MIBRAG unterhält nunmehr zu sieben Schulen aus der Region enge Kontakte. Der jüngste Kooperationsvertrag wurde am 11. April mit der Frederic Joliot Curie Schule Pegau geschlossen. Schulleiterin Barbara Gollan sagte rückblickend auf die bisherige Zusammenarbeit ihrer Schule mit MIBRAG, neben der Lehrerfortbildung hätten Schülergruppen den Tagebau besucht oder die Berufsberatungen des Ausbildungszentrums genutzt. Mit dem Kooperationsvertrag wird die Zusammenarbeit auf eine neue Stufe gehoben. Vorstellbar sind unter anderem Projekte im Zusammenhang mit den Funden der Ausgrabungen im Abbaufeld Peres.

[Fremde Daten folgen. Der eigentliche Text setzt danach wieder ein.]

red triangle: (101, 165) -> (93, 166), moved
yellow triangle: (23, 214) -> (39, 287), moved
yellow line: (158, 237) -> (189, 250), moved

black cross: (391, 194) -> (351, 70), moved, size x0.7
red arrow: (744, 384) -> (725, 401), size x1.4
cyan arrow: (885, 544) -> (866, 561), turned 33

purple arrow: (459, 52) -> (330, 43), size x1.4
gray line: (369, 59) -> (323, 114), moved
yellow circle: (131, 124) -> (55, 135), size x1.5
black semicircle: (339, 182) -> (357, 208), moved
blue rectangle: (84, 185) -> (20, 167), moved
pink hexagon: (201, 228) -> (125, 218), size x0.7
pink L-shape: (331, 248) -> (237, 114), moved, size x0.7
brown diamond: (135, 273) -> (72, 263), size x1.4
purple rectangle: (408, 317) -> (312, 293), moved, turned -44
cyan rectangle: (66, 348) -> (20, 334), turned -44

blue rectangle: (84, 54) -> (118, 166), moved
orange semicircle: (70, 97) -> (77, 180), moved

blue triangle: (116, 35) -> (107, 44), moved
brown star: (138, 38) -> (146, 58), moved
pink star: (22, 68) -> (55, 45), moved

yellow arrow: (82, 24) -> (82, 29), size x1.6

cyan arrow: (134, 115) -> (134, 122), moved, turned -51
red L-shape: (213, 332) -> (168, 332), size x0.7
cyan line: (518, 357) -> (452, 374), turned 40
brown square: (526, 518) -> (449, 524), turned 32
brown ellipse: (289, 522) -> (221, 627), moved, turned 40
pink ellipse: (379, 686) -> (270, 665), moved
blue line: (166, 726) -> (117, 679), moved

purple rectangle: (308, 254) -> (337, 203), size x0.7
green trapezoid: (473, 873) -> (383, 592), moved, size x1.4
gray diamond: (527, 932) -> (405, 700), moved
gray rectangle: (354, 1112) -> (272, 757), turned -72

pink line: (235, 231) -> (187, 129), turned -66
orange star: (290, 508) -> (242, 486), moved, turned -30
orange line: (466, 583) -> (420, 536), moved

Die Bildungseinrichtung mit ihren mehr als 300 Schülern, die von 26 Lehrern unterrichtet werden, trägt seit Montag auch den Titel „Schule ohne Rassismus - Schule mit Courage“. Dabei tritt unser Unternehmen als Pate für die Oberschule auf. Sybille Dawidczak, Direktorin Kommunikation und Unternehmensentwicklung, lobte die Initiative der Schüler. Das Bekenntnis zu Zivilcourage sei in heutiger Zeit wichtiger denn je. 

Als Dank an unser Unternehmen übergaben die Schüler und Lehrer ein von Mädchen und Jungen der 5. und 6. Klasse gestalteten künstlichen Kirschbaum, der künftig im Ausbildungszentrum in Profen stehen wird.

 Die Schule zur Lernförderung Elstertrebnitz war die erste Schule, mit der MIBRAG ein Kooperationsvertrag schloss. Diese Partnerschaft besteht inzwischen seit elf Jahren. Entsprechende Verträge existieren zu insgesamt fünf Schulen in Sachsen-Anhalt und zu zwei aus Sachsen.